We have long known that large multinationals have been using complex corporate structures - such as the famous 'Double Irish Dutch Sandwich' - to aggressively shift profits and minimise their tax.
The scale of this problem was brought into stark relief this week when Apple, one of the world's most profitable companies, gave evidence to a US Senate hearing that one of its key holding companies had paid no tax – in any country – even though it had reported over $30 billion in net income over a four year period.
This profit shifting and stateless income represents one of the biggest challenges we face in the modern age.
In the industrial age, where economic activity was centred on the production of physical commodities, our international tax architecture taxed profits in the country where they were earned.
As we move into the digital age, our international tax rules have become progressively out-dated. We now live in a world where commerce is regularly transacted across national borders, not simply through transactions on financial markets but through consumers engaging in trade from all corners of the globe using the devices they hold in the palms of their hands. These changes have brought many significant benefits for consumers and businesses around the globe, improving opportunities for trade, investment and consumption on an unprecedented scale.

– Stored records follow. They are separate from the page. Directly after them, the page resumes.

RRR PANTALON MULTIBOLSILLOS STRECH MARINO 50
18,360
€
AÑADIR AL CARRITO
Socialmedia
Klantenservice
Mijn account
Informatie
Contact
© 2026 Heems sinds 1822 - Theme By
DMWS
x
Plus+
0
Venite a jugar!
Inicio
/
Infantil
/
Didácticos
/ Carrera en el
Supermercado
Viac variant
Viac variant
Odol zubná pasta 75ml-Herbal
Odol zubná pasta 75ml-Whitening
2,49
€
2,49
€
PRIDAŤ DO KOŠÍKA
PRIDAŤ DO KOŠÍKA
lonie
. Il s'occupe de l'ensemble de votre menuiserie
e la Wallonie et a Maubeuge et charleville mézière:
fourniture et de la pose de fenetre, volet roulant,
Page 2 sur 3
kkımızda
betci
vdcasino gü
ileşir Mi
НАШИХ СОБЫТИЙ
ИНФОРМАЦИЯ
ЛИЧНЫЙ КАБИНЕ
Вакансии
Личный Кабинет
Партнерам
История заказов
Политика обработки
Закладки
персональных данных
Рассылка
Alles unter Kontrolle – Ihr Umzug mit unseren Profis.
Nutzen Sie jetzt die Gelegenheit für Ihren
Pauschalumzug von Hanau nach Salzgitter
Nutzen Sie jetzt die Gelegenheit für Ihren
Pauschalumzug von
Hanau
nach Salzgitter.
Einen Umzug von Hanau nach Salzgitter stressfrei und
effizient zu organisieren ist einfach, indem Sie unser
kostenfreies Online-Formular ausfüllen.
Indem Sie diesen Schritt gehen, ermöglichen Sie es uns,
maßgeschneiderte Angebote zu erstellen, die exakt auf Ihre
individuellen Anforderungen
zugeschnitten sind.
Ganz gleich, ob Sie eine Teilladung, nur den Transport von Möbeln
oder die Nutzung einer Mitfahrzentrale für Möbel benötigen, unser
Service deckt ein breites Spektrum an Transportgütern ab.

Today, a growing proportion of economic activity is being driven by the assets of the digital age: intellectual property, brands and rights.
They are the 'intangible' assets that for revenue authorities around the globe are proving elusive. These intangible assets allow companies to shuffle their income into countries that apply little or no tax and can even give rise to income that is 'stateless' and not subject to tax anywhere.
Intangible assets are not the only way that multinationals can shift profits and avoid tax. There is the notion of 'tax law shopping', where companies take advantage of the mismatches between the laws in different countries. There are also the massive money shuffles where multinationals load up their profitable operations in countries like Australia with deductible debt and shift taxable profits into countries where they pay little or no tax.
As governments around the world rebuild their economies after the Global Financial Crisis, one of the most significant challenges we face is the protection of our revenue base against erosion by the aggressive tax planning of large multinational companies.
We must do what we can domestically, which is why the Gillard Government has announced a range of amendments to our tax laws that protect billions of dollars of revenue.
However, Australia can't combat this problem alone and international cooperation is vital. Australia has helped to put this issue on the G20 agenda and we will continue to push for global action.
The consequence of not acting is that the tax burden is shifted onto those who do not have the capacity or desire to exploit tax loopholes. This provides an unfair competitive advantage to those businesses that engage in these practices.
Families, pensioners and small businesses should not be left to foot the bill – through higher taxes or fewer services – because some of the world's most profitable companies are refusing to pay their fair share of tax. At a time when some are advocating for Australia to increase the GST, I believe that it is a much more pressing priority that we ensure that profitable multinational companies pay their fair share.
The Gillard Government will not be taking a backward step in tackling profit shifting and global tax avoidance. We will continue to fight for a tax system that is fair for all Australians.